BMC Genomics. 2014;15 Suppl 1(Suppl 1):S2. doi: 10.1186/1471-2164-15-S1-S2. Epub 2014 Jan 24.
Prediction of the structural classes of proteins can provide important information about their functionalities as well as their major tertiary structures. It is also considered as an important step towards protein structure prediction problem. Despite all the efforts have been made so far, finding a fast and accurate computational approach to solve protein structural class prediction problem still remains a challenging problem in bioinformatics and computational biology.
In this study we propose segmented distribution and segmented auto covariance feature extraction methods to capture local and global discriminatory information from evolutionary profiles and predicted secondary structure of the proteins. By applying SVM to our extracted features, for the first time we enhance the protein structural class prediction accuracy to over 90% and 85% for two popular low-homology benchmarks that have been widely used in the literature. We report 92.2% and 86.3% prediction accuracies for 25PDB and 1189 benchmarks which are respectively up to 7.9% and 2.8% better than previously reported results for these two benchmarks.
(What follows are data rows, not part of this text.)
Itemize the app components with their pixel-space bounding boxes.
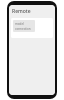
staticText: Remote	[12, 8, 31, 15]
staticText: connection	[15, 27, 31, 30]
staticText: model	[15, 22, 24, 26]
button[interactable]: Device details	[11, 18, 53, 38]
button[interactable]: Remote	[9, 5, 55, 18]
button[interactable]: Device details	[13, 20, 35, 32]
By proposing segmented distribution and segmented auto covariance feature extraction methods to capture local and global discriminatory information from evolutionary profiles and predicted secondary structure of the proteins, we are able to enhance the protein structural class prediction performance significantly.
预测蛋白质的结构类别可以提供关于其功能以及主要三级结构的重要信息。它也被认为是解决蛋白质结构预测问题的重要步骤。尽管迄今为止已经做出了所有努力,但寻找一种快速而准确的计算方法来解决蛋白质结构类别预测问题仍然是生物信息学和计算生物学中的一个具有挑战性的问题。
在这项研究中,我们提出了分段分布和分段自协方差特征提取方法,从进化谱和预测的蛋白质二级结构中捕获局部和全局判别信息。通过将 SVM 应用于我们提取的特征,我们首次将蛋白质结构类别预测精度提高到 90%以上,对于两个广泛应用于文献中的流行低同源性基准,分别提高了 92.2%和 86.3%。对于 25PDB 和 1189 基准,我们分别报告了 86.3%和 7.9%的预测精度,比这两个基准的先前报告结果分别提高了 2.8%和 7.9%。
通过提出分段分布和分段自协方差特征提取方法,从进化谱和预测的蛋白质二级结构中捕获局部和全局判别信息,我们能够显著提高蛋白质结构类别预测性能。